Ganz spontan und genau in diesem Moment übrigens, weil Anja nach dieser Anstrengung ohne groß nachzudenken und intuitiv (wie erhofft) geantwortet hat.
Ihre Antwort: „Norwegen! Für mich das Land der Steine und des Wassers.
A.) Wasser und b.) Steine. …  Aber Steine überwiegen hier!

6 Kommentare

  1. Respekt !
    Wir waren 1997 dort oben und alles , was geschrieben wurde , stimmt !
    Klasse Bilder , toll geschrieben und Respekt , dass ihr zurückgelaufen seid. Ich hätte wahrscheinlich Sitzstreik gemacht und Anhalter gespielt .
    Irgendwann möchte ich auch mal wieder dorthin ….
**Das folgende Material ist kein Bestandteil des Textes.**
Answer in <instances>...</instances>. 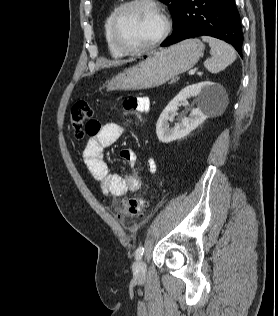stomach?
Listing matches in <instances>:
<instances>
[{"mask_svg": "<svg viewBox=\"0 0 278 316\" xmlns=\"http://www.w3.org/2000/svg\"><path fill=\"white\" fill-rule=\"evenodd\" d=\"M204 45L198 39H188L167 49L153 51L139 64L113 77L109 89L142 90L164 84L191 69L199 60Z\"/></svg>", "mask_w": 278, "mask_h": 316, "instance_id": "0dacf381", "label": "stomach"}]
</instances>
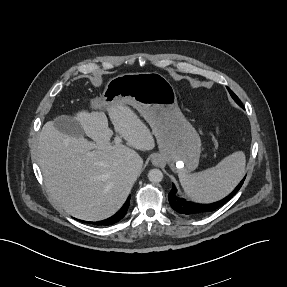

    • Es war ein sehr prägendes Ereignis seinerzeit. Auch und gerade besonders das Zurücklaufen. 😀
      Beste Grüße senden Anja und Björn

  2. Hallo Jörg,
    ein schöner, ausführlicher und ehrlicher Bericht!
    Meine Frau und ich vollenden in diesem Sommer unseren 75sten Geburtstag. Wir haben auch vor im August auf den Preikestolen zu steigen. Eigentlich wollten wir unsere Wanderstöcke zur Unterstützung mitnehmen. Das werden wir aber nun wohl nicht machen, nachdem die unterwegs eher zu stören scheinen. Wir werden uns, wie Ihr, sicher viel Zeit dafür lassen.
    Wir nehmen unsere Elektrofahrräder mit zur Fahrt vom CP zur Hütte.
    LG Georg und Gerlinde aus Freiburg

    • Hallo ihr beiden,
      nun, ob stören oder nicht, das muss man natürlich selbst abschätzen. Wir haben keine Erfahrung mit Wanderstöcken. Auf einer Wanderroute sind sie sicherlich hilfreich. Aber es gibt auch einige Anstiege, wo man Hände und Füße gleichermaßen braucht. Die Idee mit den Fahrrädern finden wir hingegen super! Damit spart man den unregelmäßig abfahrenden wie vergleichsweise teuren Bus und ist trotzdem fix vor Ort.
      Wir wünschen euch eine tolle Zeit und einen schönen Aufstieg!
      Tim, Nils, Anja und Björn

  3. sehr schöner bericht – oder auszug aus eurem tagebuch^^
    und das hier war hilfreich!
    ich werde den felsen (so gott nix dagegen hat) auch erklimmen. ich hab nen hund den ich eigentllich noch garnicht in den planungen drinn hab, weil er einfach immer bei uns ist.
    aber …er is auch schon alt und alles andere als fit 🙁
    ich werd mir eure warnung also zu herzen nehmen und ihn im womo zurück lassen .
    wie ich den weg zur kanzel hinter mich bringe sehn wir dann mal. schmerz und leidensfähigkeit sind ja sehr individuell *gg*

    gegebenenfalls werdet ihr rückmeldung erhalten ^^

    grüsse
    jörg

    • Hallo Jörg,
      freut uns, dass dir unser Aufstieg gefallen hat und dir eine Orientierung geben konnte.
      Wir wünschen dir eine tolle Tour zum Preikestolen!